DATA LISTING:
════════

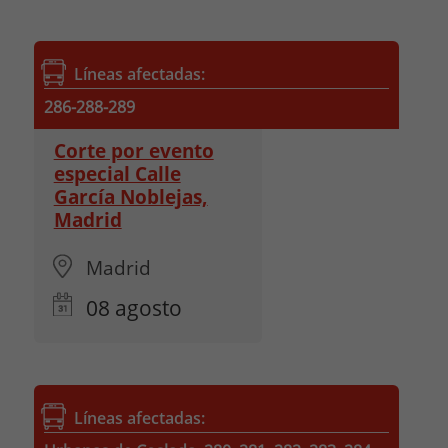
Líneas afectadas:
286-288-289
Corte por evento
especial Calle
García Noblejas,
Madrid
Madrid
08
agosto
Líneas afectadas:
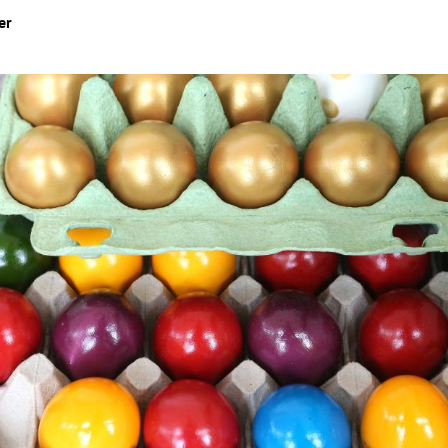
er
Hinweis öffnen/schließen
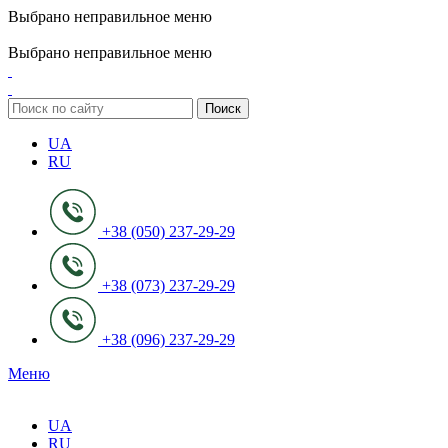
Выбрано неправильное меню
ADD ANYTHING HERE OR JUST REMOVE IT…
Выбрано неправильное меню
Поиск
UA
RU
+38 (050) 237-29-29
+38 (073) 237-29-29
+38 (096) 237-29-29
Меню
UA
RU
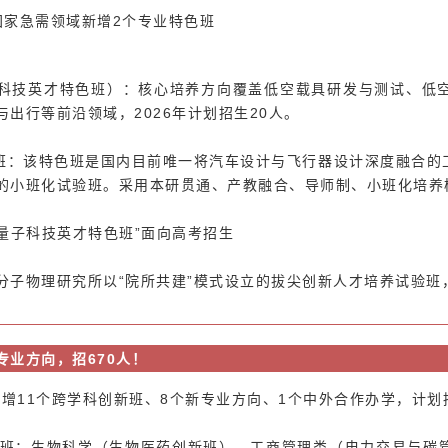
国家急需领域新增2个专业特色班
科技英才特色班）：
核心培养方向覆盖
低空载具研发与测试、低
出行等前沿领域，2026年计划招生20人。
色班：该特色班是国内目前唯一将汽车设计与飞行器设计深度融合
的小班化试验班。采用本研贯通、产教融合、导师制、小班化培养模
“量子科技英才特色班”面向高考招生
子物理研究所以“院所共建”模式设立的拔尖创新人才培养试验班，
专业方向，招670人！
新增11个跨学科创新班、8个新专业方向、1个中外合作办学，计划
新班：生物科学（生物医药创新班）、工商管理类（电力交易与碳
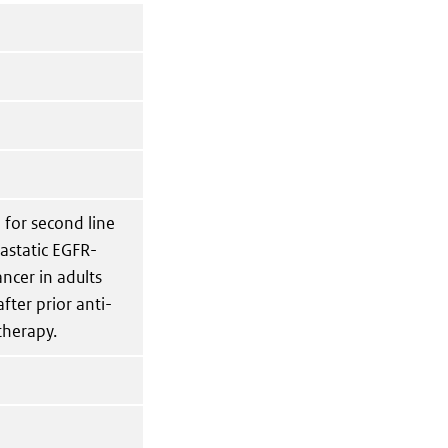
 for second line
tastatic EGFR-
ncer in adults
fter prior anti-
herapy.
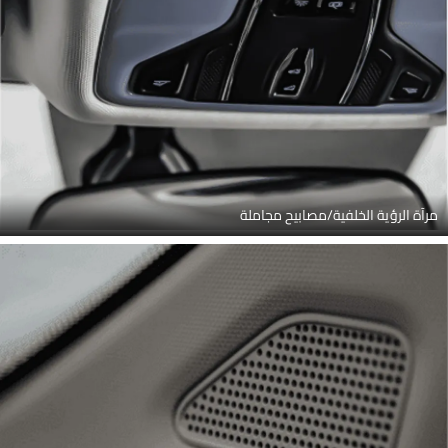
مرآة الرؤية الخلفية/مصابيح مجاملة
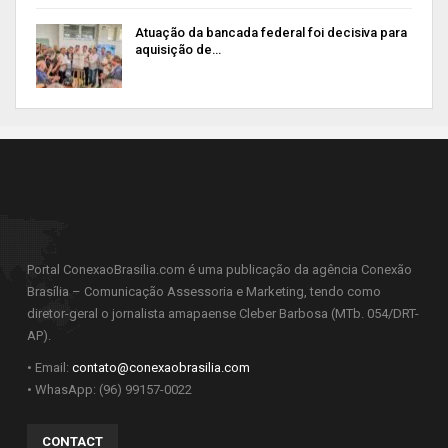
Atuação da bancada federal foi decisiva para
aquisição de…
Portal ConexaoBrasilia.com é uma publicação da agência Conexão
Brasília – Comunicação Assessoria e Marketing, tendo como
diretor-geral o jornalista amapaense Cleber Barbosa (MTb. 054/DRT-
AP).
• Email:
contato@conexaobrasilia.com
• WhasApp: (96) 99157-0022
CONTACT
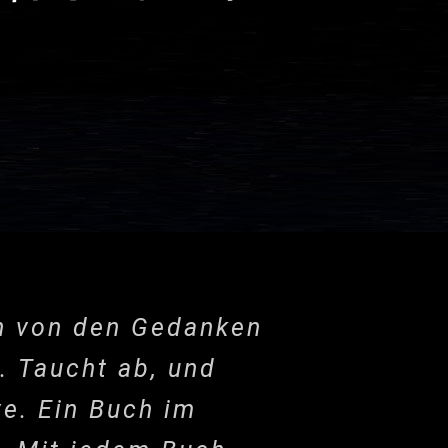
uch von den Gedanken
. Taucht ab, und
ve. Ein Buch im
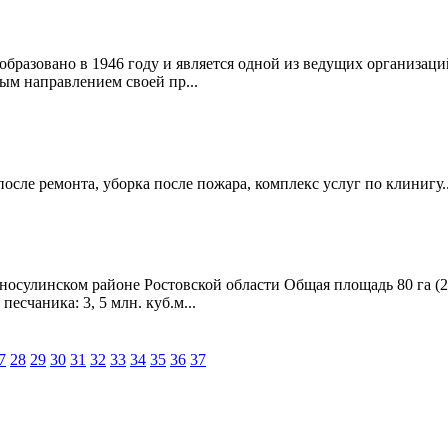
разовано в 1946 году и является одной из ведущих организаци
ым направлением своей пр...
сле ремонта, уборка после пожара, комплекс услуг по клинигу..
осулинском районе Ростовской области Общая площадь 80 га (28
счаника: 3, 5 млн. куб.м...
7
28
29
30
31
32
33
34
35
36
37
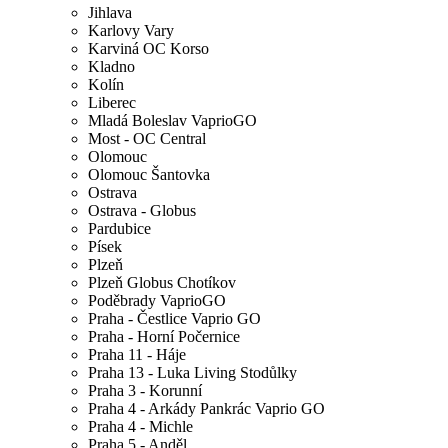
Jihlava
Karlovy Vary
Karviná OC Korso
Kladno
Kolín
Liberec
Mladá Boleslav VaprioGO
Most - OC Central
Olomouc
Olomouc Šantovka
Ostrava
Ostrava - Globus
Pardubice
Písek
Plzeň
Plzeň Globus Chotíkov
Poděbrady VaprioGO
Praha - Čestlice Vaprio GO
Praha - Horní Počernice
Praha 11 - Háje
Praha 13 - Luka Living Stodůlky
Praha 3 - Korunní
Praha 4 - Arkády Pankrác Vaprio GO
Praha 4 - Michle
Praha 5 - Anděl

════════

DIRECTIONS FOR THIS TASK:
Scan the entries above for the string "Globus" and copy each line that contains it.

ANSWER SPACE:
Ostrava - Globus
Plzeň Globus Chotíkov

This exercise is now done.